Nick, you may know better than I about such things but it seems the upright posts should support the horizontal ones, at least some of the time. If you look at the walls and the loft, you'll see most horizontals nail into the verticals rather than rest on them as logic and gravity would suggest they should. Especially such heavy timbers. I think Jacq alluded to it.

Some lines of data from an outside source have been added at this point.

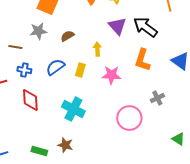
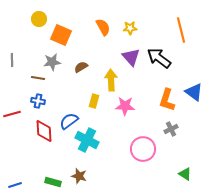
brown line: (15, 47) -> (38, 78), moved
yellow arrow: (97, 49) -> (111, 80), size x1.5
orange L-shape: (142, 60) -> (167, 100), moved
blue semicircle: (55, 67) -> (69, 121), moved
green triangle: (178, 139) -> (185, 174), moved

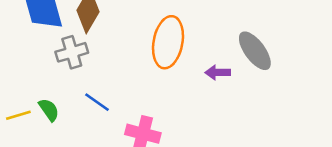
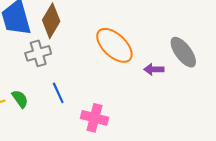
orange ellipse: (168, 42) -> (114, 45), turned -57
blue line: (97, 102) -> (58, 93), turned 30

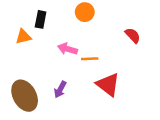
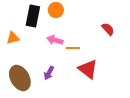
orange circle: (85, 12) -> (56, 10), moved
black rectangle: (41, 19) -> (33, 16), size x1.5
orange triangle: (23, 37) -> (13, 38), moved

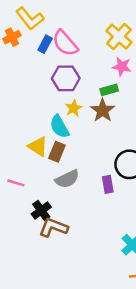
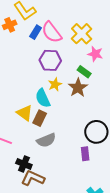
yellow cross: (119, 37) -> (82, 34), moved
green rectangle: (109, 90) -> (84, 72), turned 48
purple rectangle: (108, 184) -> (85, 154), moved
black cross: (41, 211) -> (24, 164), turned -35

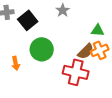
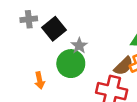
gray star: (63, 10) -> (79, 46), moved

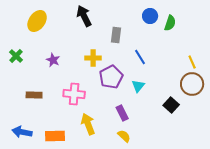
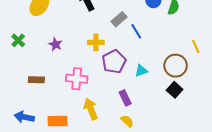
gray rectangle: (116, 35) -> (119, 19), turned 42
blue line: (140, 57) -> (136, 31), moved
brown circle: (192, 84) -> (176, 66), moved
cyan triangle: (138, 86) -> (141, 71), turned 32

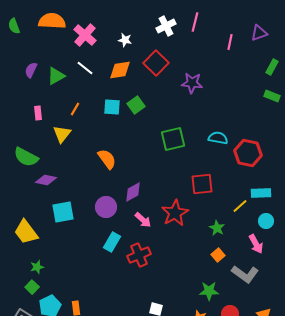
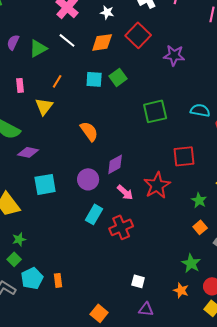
green star: (209, 291) -> (191, 263), turned 30

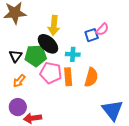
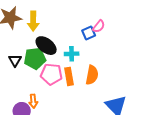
yellow arrow: (54, 25) -> (33, 21), moved
orange arrow: (19, 81) -> (33, 101), moved, turned -40

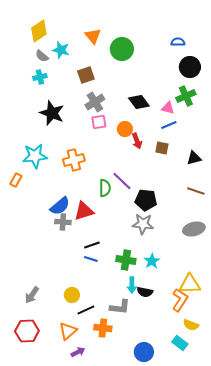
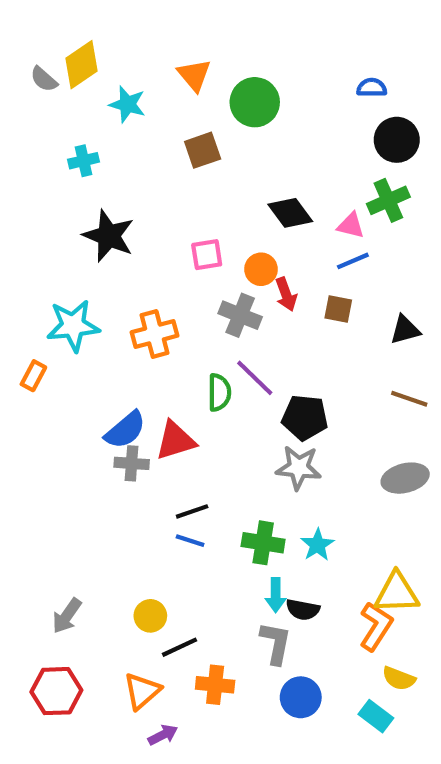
gray semicircle: (42, 56) -> (44, 79), moved
brown square: (86, 75) -> (203, 150), moved
gray cross: (95, 102) -> (240, 315), moved, turned -36
gray L-shape: (120, 307) -> (276, 643), moved, turned -85
blue circle: (144, 352) -> (301, 697), moved

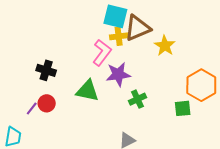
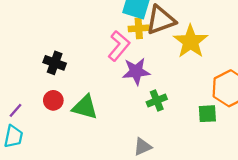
yellow star: (165, 46) -> (191, 42), size x1.4
green triangle: (87, 91) -> (85, 107), moved
purple line: (32, 109) -> (15, 110), moved

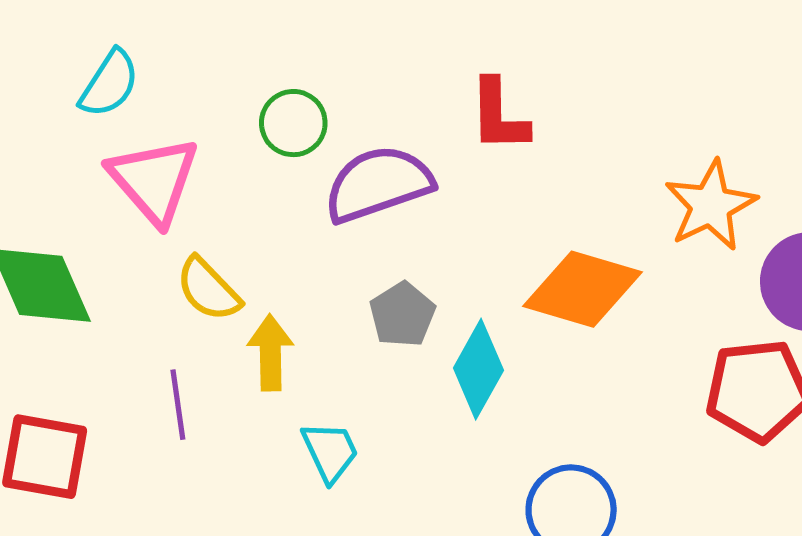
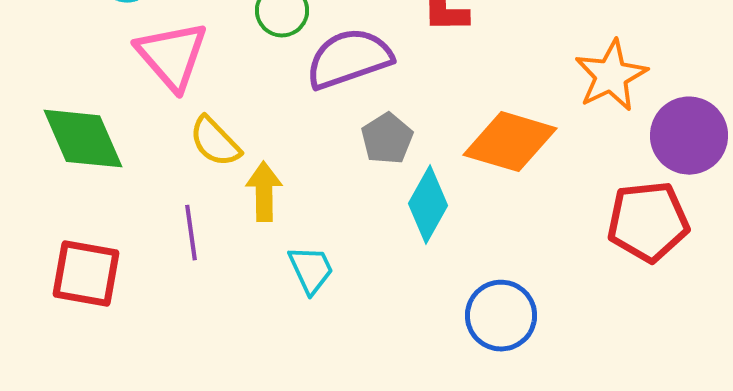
gray pentagon: (402, 315) -> (387, 139), moved

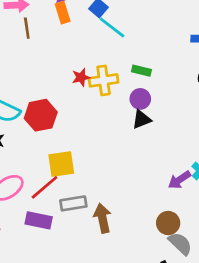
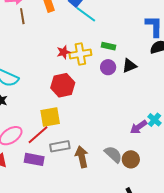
red hexagon: (41, 115) -> (63, 85), moved
black triangle: (142, 119) -> (129, 66), moved
gray semicircle: (180, 244) -> (113, 154), moved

On the other hand, I'm neither an architect nor an engineer nor a contractor. I'm just a jazz clarinetist. I could be wrong.

Russ

  Russ ,

    You are right that by and large the vertical posts should support the horizontal ones , but it is not always possible to do that . However, various ways and means have been devised over the centuries to overcome these problems . Usually by trial and error . One way , in addition to morticing and tenoning as Marc says , is to have a tapering notch on the posts ( vertical timbers) of about an inch at the bottom onto which the rails ( horizontal timbers ) sit . I have done this on my frame and if the joint is still visible I'll take a photo tomorrow , as it would explain it much more easily .
   However , the joints aroung the posts on the hay loft definitely are wrong , as there is no reason why the horizontal beams shouldn't sit on the vertical posts . If the horizontal beams need to be joined at all , this should be done over the posts so that no strength is lost .
   The windows could do with some sort of structural frame around them  to make them appear more solid , but that shouldn't be a problem to do .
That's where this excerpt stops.